In an open letter to Norway's Prime Minister Erna Solberg, Hansen, who heads the climate program at Columbia University's Earth Institute, said that how Norway handles the exploitation of the Arctic could have a “massive effect — for better or for worse”.
“Norway is strategically poised to play an important role in the fight to avert catastrophic climate change,” he wrote, praising the country's leadership on rainforest protection and ambitious emissions reduction targets.
However, he said that he planned to tell this week's Oslo climate conference and a meeting in Brussels that all of the positive work the country is doing would be completely negated by a decision to drill in the Arctic.

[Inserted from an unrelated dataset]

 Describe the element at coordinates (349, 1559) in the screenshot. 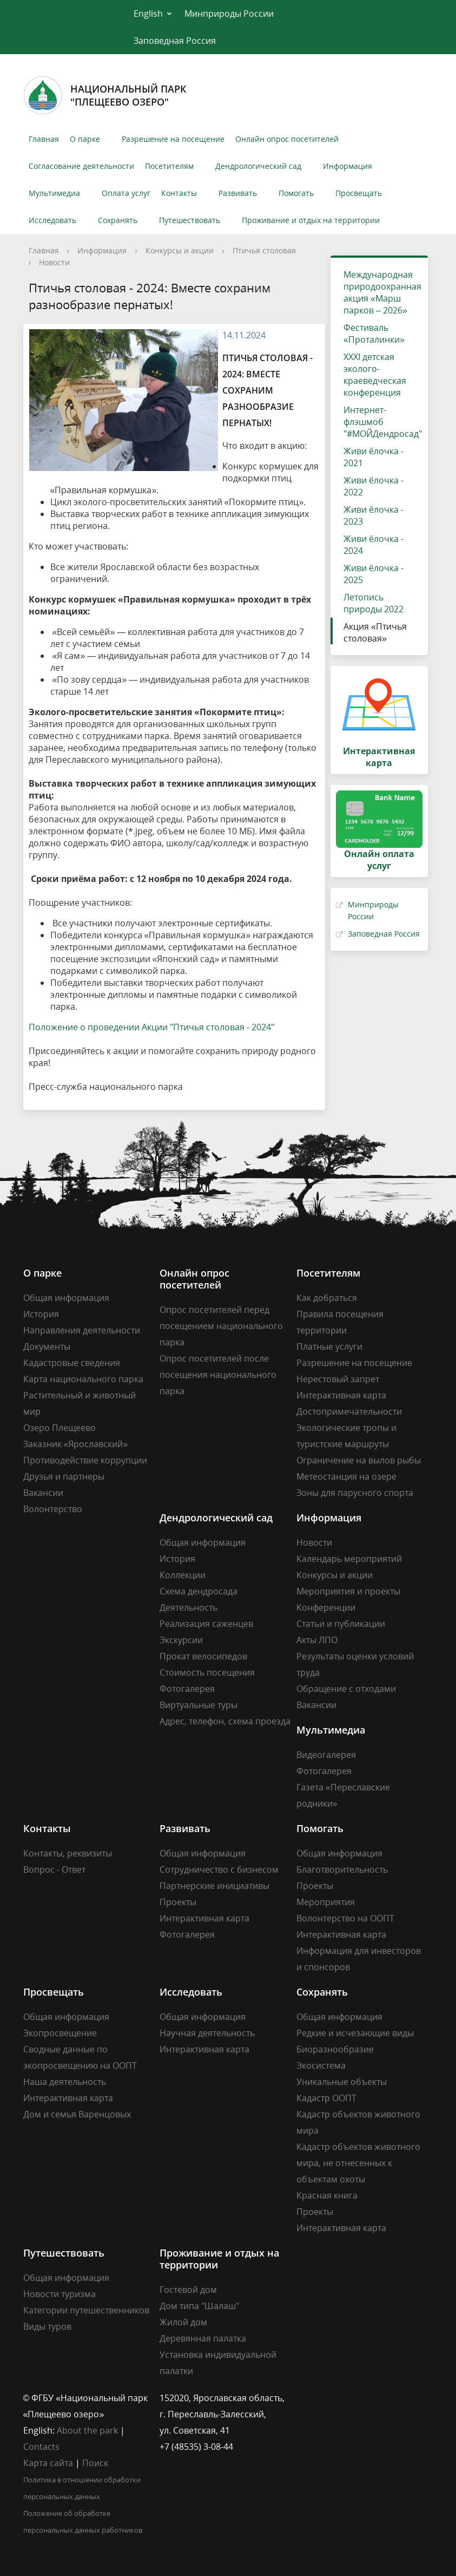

“The decision to license further oil extraction in the Barents Sea, if executed, gives oil companies access to enormous reserves of oil and gas in the very ecosystems most vulnerable to climate change,” he wrote. “Prime Minister Solberg, proceeding with the 23rd licensing round would group your country amongst the world's most unrelenting contributors to fossil fuel business-as-usual, making Norway party to the greatest intergenerational injustice ever committed.”
Hansen said he had agreed to stand as an expert witness in a law suit soon to be launched by Norwegian campaigners, which aims to force the country to stop the licensing round, citing article 112 in the country's constitution.
He said a decision to leave the oil in the ground would be “an act of leadership that would resound around the world and in history.”